I KNOW we like to think otherwise but 75 years of independence later India still remains a largely poor, rural country, even if its urban cities are bursting with visible opulence and corpulence. Perhaps when we fast we realize the importance of food and respect it much more – instead of all the wasting of food that we do day in day out in our wealthy urban households. The more industrial junk food we buy and eat the more we chuck it or so I have noticed. Only the richer families can afford to dump food which in the first place may not even be edible or qualify as real food for life…more like fake food to speed up death!

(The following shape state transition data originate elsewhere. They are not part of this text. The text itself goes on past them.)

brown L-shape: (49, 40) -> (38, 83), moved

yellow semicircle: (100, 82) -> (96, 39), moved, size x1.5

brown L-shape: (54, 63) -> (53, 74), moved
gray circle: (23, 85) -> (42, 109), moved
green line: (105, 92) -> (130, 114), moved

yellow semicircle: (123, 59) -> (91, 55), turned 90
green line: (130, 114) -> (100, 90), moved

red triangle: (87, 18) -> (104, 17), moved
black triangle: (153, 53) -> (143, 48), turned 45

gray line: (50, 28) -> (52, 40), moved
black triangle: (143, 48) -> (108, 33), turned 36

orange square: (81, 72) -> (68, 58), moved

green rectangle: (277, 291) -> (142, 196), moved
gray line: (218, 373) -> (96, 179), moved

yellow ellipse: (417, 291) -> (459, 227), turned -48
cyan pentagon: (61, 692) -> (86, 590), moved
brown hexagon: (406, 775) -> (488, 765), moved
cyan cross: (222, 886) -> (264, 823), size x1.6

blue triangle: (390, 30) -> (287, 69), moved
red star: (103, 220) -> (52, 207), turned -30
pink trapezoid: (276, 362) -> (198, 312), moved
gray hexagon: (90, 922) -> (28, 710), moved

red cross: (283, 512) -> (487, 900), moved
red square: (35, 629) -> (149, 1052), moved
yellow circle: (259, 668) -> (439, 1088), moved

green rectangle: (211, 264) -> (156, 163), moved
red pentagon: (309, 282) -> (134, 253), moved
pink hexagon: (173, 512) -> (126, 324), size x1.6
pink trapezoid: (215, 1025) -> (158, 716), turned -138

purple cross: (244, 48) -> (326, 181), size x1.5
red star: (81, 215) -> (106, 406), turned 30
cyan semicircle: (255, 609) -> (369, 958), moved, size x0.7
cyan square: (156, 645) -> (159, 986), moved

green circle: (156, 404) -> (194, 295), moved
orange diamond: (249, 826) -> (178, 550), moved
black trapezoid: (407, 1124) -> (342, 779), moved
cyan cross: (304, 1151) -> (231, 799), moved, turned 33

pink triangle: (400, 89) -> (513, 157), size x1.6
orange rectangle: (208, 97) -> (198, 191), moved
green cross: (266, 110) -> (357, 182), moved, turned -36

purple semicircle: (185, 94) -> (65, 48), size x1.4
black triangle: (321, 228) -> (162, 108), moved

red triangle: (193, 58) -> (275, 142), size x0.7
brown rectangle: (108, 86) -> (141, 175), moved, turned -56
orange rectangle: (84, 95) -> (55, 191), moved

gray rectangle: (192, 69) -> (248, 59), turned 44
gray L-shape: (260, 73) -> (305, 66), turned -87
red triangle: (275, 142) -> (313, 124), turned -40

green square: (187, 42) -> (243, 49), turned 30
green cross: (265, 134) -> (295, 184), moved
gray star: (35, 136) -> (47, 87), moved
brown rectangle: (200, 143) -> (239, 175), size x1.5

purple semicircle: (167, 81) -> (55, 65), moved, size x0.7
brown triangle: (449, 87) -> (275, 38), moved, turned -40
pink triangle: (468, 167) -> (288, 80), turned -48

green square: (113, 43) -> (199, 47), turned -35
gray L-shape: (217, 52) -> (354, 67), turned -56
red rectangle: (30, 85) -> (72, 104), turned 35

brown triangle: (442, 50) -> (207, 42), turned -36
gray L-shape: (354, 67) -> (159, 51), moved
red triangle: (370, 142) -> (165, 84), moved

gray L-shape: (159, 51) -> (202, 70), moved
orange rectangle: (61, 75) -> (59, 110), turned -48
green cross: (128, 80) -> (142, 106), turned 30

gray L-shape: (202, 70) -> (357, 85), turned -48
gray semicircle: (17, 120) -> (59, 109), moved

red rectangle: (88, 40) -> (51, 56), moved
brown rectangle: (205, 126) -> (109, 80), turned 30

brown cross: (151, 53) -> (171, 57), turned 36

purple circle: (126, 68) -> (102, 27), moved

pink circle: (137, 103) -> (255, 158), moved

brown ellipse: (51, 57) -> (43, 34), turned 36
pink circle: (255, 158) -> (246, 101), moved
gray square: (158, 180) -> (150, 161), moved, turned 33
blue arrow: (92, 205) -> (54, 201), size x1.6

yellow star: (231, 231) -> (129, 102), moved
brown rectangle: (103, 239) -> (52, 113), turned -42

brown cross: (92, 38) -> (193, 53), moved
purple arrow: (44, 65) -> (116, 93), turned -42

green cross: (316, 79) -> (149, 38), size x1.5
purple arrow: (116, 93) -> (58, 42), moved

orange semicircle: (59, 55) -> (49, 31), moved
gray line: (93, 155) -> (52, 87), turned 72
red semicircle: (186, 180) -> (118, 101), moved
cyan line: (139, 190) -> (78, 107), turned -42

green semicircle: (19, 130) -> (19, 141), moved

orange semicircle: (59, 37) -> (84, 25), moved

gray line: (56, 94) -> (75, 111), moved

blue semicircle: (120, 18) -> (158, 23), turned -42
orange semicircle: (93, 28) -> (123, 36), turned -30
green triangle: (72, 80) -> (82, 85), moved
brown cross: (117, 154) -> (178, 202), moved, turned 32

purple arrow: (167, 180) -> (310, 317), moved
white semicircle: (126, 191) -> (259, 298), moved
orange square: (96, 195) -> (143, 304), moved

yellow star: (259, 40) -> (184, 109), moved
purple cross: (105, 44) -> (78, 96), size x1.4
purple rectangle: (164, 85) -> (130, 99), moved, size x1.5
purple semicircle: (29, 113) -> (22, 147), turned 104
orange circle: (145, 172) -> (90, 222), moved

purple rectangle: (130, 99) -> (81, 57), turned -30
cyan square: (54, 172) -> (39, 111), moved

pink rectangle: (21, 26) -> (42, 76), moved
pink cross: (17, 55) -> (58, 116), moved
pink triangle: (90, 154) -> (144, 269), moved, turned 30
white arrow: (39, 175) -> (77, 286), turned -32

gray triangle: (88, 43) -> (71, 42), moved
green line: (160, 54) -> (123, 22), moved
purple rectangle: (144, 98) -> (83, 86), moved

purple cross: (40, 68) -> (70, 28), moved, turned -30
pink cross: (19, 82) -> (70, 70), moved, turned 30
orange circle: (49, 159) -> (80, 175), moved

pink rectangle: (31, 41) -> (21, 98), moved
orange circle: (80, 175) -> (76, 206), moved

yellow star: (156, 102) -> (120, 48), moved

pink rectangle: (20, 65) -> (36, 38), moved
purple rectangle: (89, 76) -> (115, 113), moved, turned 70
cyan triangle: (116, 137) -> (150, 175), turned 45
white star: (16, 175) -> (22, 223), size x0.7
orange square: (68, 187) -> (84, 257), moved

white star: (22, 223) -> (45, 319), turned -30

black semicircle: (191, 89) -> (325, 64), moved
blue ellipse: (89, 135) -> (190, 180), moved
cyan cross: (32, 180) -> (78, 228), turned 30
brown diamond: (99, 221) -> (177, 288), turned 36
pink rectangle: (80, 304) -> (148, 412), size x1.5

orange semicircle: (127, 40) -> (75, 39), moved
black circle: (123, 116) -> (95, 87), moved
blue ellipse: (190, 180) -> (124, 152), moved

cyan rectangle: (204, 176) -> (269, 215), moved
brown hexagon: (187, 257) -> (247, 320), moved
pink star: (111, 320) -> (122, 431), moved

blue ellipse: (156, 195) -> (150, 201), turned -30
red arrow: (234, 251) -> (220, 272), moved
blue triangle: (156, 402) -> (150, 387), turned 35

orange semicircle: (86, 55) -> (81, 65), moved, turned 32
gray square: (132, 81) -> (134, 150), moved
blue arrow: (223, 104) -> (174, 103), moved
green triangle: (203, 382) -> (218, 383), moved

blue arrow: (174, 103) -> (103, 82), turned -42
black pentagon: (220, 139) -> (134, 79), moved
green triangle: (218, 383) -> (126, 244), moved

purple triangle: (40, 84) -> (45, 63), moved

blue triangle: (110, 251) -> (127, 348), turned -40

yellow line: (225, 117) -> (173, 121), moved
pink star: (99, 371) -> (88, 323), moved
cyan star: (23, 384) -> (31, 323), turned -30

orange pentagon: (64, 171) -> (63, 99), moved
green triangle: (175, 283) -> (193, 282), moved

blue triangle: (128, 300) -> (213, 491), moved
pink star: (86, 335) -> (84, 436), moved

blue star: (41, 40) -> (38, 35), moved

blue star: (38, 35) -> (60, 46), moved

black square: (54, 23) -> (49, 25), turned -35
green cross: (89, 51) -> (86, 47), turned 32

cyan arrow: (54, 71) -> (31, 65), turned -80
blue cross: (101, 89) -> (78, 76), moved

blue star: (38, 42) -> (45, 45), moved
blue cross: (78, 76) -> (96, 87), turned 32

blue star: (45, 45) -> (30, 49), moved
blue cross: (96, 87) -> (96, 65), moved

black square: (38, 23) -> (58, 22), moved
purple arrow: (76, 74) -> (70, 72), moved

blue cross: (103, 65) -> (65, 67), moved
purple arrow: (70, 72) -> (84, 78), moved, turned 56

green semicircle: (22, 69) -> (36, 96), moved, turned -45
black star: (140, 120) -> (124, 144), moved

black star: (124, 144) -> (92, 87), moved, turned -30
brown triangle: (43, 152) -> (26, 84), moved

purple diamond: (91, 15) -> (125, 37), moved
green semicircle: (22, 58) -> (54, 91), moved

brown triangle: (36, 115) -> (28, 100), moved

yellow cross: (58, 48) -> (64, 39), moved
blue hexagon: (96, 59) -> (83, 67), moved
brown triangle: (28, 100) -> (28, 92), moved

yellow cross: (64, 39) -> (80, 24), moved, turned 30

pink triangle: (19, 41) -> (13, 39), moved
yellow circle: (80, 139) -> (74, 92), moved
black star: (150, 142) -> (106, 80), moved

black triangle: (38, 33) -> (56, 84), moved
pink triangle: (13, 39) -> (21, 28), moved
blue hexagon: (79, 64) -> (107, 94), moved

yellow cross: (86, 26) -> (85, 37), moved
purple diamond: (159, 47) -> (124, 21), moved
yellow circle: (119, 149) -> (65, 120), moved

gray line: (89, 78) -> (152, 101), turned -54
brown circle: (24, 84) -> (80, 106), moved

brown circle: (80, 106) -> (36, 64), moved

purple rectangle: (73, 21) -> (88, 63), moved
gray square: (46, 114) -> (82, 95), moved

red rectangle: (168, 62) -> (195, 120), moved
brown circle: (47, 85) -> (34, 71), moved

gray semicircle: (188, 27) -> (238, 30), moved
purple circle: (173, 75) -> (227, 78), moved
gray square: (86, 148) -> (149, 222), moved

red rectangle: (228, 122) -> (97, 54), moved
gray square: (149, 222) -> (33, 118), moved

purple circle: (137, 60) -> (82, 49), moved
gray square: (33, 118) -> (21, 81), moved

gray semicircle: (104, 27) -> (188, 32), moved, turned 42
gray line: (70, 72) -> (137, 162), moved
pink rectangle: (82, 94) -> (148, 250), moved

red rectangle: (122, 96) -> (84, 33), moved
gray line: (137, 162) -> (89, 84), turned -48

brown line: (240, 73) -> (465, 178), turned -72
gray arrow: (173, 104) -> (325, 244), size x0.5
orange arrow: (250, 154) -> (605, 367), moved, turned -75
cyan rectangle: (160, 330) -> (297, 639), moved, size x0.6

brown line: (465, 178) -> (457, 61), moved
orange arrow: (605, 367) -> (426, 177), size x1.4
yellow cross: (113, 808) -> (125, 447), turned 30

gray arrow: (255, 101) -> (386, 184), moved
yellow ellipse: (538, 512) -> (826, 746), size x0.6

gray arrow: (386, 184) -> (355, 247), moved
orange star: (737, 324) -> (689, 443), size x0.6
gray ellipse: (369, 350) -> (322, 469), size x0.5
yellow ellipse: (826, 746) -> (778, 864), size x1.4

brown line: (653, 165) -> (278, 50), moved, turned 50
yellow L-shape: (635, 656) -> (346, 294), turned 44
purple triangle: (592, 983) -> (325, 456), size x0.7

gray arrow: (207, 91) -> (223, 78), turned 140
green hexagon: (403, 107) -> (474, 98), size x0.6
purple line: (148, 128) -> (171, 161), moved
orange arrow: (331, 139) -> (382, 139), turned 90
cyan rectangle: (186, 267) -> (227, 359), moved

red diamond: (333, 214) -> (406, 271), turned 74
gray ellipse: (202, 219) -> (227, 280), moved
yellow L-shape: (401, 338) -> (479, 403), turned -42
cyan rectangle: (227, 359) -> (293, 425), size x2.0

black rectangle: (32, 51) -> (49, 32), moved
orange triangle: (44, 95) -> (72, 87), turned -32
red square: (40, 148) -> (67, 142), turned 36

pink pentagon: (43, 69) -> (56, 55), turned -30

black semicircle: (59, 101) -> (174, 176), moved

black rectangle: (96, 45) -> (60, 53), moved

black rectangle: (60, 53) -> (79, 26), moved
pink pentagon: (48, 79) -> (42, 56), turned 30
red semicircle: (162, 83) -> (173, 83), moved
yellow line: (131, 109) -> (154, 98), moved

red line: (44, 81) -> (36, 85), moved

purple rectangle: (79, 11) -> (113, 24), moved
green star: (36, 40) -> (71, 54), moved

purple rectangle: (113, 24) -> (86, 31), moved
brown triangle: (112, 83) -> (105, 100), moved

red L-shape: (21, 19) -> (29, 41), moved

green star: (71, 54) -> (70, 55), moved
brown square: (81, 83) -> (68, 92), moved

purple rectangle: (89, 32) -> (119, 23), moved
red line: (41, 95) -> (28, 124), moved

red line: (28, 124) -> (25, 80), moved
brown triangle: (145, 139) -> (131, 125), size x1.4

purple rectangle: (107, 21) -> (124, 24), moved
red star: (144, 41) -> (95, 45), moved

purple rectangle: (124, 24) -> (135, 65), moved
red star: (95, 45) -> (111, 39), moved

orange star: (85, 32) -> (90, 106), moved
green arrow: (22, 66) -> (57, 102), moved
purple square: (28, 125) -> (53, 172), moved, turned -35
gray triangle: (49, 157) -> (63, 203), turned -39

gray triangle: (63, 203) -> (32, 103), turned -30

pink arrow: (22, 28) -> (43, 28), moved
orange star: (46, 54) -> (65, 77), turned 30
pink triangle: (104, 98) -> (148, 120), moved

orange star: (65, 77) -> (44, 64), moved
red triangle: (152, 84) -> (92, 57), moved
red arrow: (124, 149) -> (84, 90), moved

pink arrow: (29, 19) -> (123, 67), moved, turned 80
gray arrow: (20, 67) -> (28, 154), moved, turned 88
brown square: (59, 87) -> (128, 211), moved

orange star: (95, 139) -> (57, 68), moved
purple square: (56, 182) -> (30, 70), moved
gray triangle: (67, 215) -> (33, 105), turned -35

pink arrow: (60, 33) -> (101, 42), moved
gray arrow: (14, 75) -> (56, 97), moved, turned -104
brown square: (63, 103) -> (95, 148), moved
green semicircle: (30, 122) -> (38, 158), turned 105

THIS is to say know that fasting is scientific and nowadays we also hear of something called intermittent fasting which means you stay away from food for 16 hours at a stretch – and then eat modestly during a five hour windows gap! Of course we know that eating real food, exercising and sleeping without stressing over this, that or the other issues plaguing life…are the important factors to focus on. Easy to say, hard to do!
Preventive health tool
Any number of studies have now proved that fasting (as long as you are not too far gone into some ill health and are advised against fasting) does help improve health all around and make a difference to the degenerative diseases so many of us suffer from in our soft living urban milieus. Potentially even a little bit of fasting benefits — in matters of weight loss, improved blood sugar control, heart health, even the brain functions better. There are several benefits of fasting backed by scientific studies and in fact, intermittent fasting is an idea gathering popularity in recent times.
Apart from fasting promoting better blood sugar control by reducing insulin resistance it is proven that all inflammation markers (inflammation being the cardinal indicator of severity of chronic disease in body beautiful) improve with fasting and better eating habits. Once inflammation is reduced all parameters of health improve and this has been so even in the case of multiple sclerosis (a chronic inflammatory condition)… if fasting improves and boosts brain function nerve cell synthesis improves and protects from neurodegenerative conditions such as Parkinson’s and Alzheimer’s.
In conclusion don’t shun fasting regularly, fasting is a time-tested traditional tool of preventive health care, just as doing yoga is – this monsoon if you’re suffering too much from whatever, give it a thought. Fast if you can on warm water once a week or a well-planned predominantly plant based and nutrient dense meal or small meals just so as to help yourself stay alive much more happily…and this is advice I am giving myself too, okay!